От подобной лести я едва не поперхнулась. Мы с Ричи и так погрязли в нераскрытых делах, а тут еще столь резонансное дело, работать над которым придется под непременным контролем руководства, что не избавит нас от остальных двенадцати дел. Просто их расследование отойдет на задний план.
— И не возмущаться, — сказал мне Джейкоби. — Это твоя работа — служить и защищать.
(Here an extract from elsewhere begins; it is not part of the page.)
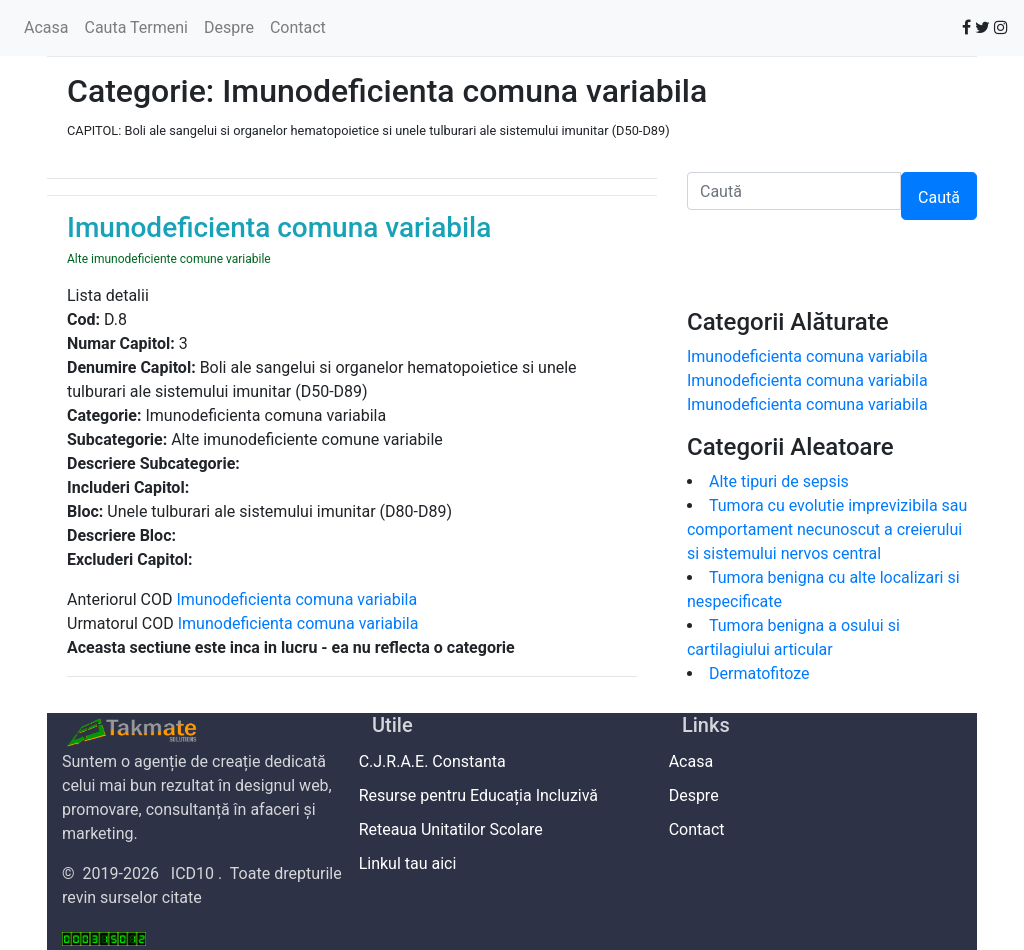 The image size is (1024, 950). I want to click on Resurse pentru Educația Incluzivă, so click(485, 795).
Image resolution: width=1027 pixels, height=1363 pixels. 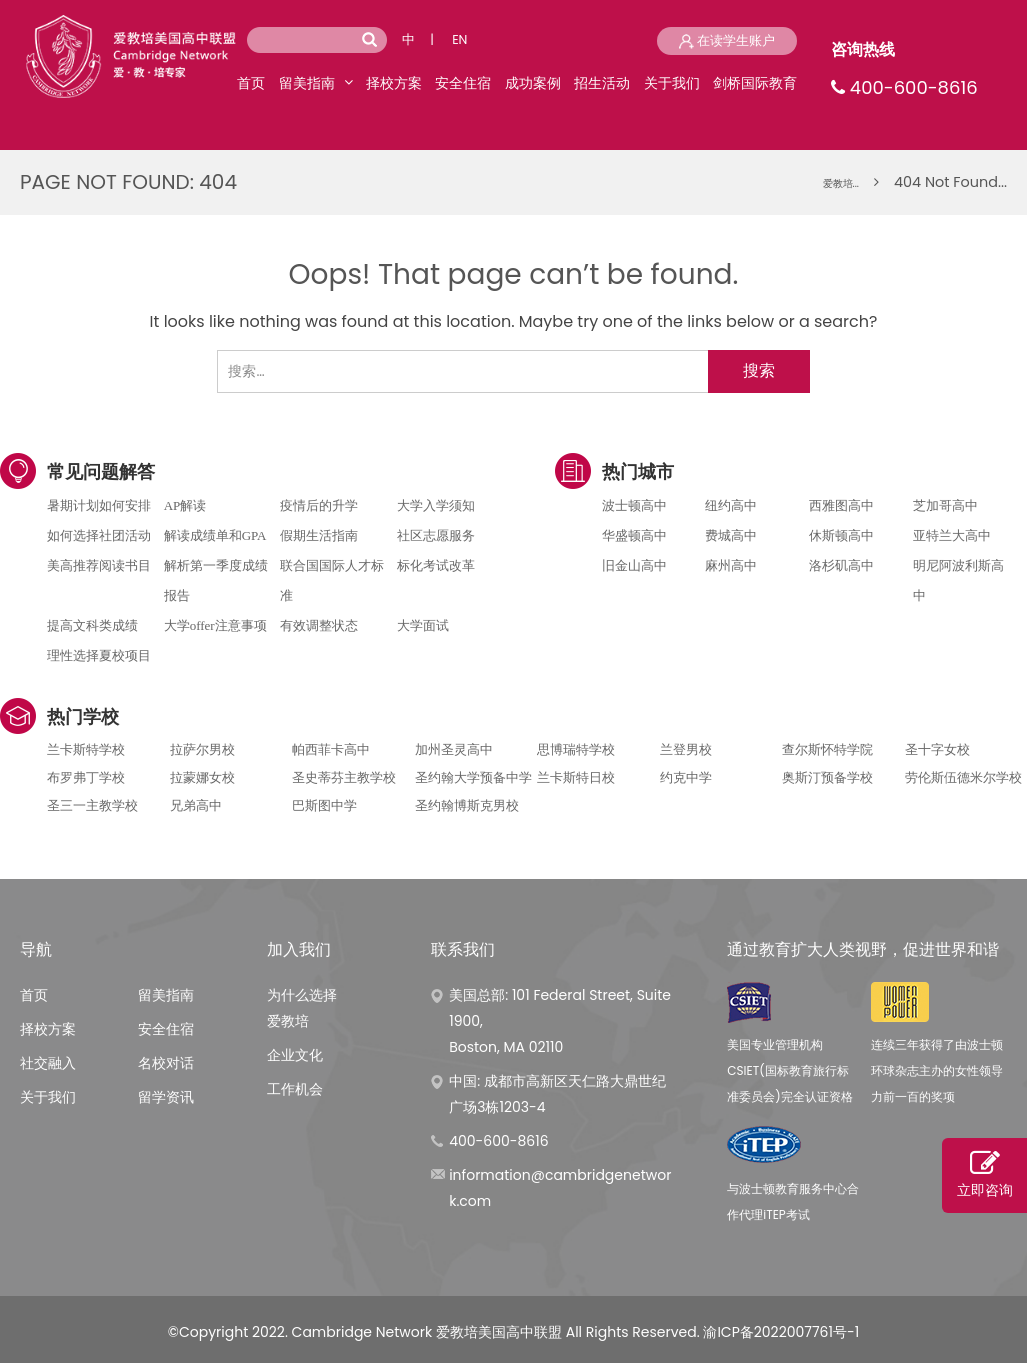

Я уставилась на него, крепко сжав губы, чтобы не сказать лишнего. Однако Конклин реагировал на происходящее совершенно иначе. Он расчистил на своем столе место, и Джейкоби присел на него, не переставая рассказывать.
— В доме Бэйли имеется прислуга, проживающая там же в специально отведенном крыле. Экономка, Ираида Эрнандес, и нашла тела. Поговорите сначала с ней.
Я вытащила свой блокнот.
— Что еще?
Я плясала на углях и чувствовала, как пламя обжигает мне пятки.
— Супруги прошлой ночью ужинали с другом. Дизайнер интерьеров, Нобль Блу, может оказаться последним человеком, видевшим их живыми. После того как Эрнандес позвонила девятьсот одиннадцать, она набрала Блу, а тот уже связался с мэром. Вот и все, что у нас есть.
А будет больше. Гораздо больше.
Иса Бут-Бэйли была представительницей уже четвертого поколения одного из семейств Сан-Франциско, ведущего свой род от железнодорожного магната, возглавлявшего строительство железной дороги в середине 19 века. Их род был невероятно богат.
Семейство Итана Бэйли тоже вошло в летопись Сан-Франциско в 19 веке, но только вышло оно из рабочего класса. Его далекий прадед был горняком, оттуда и началось их восхождение, ступенька за ступенькой, и все благодаря торговле. Прежде чем Итана настигла смерть, он владел сетью ресторанов «У Бэйли», знаменитых своим шведским столом за 9,99 доллара.
И вместе, и по отдельности они являлись яркими представителями высшего света Сан-Франциско. Не обошлось без любовников и любовниц из Голливуда, всевозможных чудачеств и разнообразных вечеринок: голубых, красных и прочих.
Я снова прислушалась к тому, что говорил Джейкоби.
— Этот Нобль Блу — забавный фрукт. Сказал, что готов просветить вас по поводу знакомых Бэйли до самых мелочей. И он не шутил. Боксер, можешь взять любого, кто тебе нужен для дела: Лемке, Самуэльса, Макнила. Я буду держать расследование под своим контролем, ежедневно.
Я гневно взглянула на него:
— Прекрасно. Знаешь, о чем я мечтаю? — Я взяла папку из рук Джейкоби и встала, чтобы накинуть куртку.
— О чем же, Боксер? — На лице Джейкоби появилось уныние.
— Что Бэйли оставили предсмертные записки.
Глава 27
Конклин сел за руль нашего «шевроле» без специальных полицейских знаков, и мы направились на север через Брайант. Мы еле тащились в пробке, пока я не сказала: «Очуметь можно!» — и врубила сирену. Через пятнадцать минут мы припарковались напротив дома Бэйли.
Здесь стояли пожарная и множество полицейских машин, как со спецсигналами, так и без, а мобильная лаборатория медэкспертов перегородила центральную подъездную дорожку.
В Сан-Франциско не много таких известных людей, как в Голливуде; но будь у нас карта с домами знаменитостей, дом Бэйли обязательно бы на ней нашелся. Массивное трехэтажное здание желтого цвета с белыми поперечными балками и отделкой располагалось на углу Бродвея и Пирс-стрит, занимая добрых полквартала, как на юг, так и на восток.
Для меня особняк больше походил на музей, чем на дом. Он имел какую-то загадочную историю, связанную со временем «сухого закона», и был лучшим вложением для пятнадцати миллионов баксов — девять тысяч квадратных метров самой дорогой земли города.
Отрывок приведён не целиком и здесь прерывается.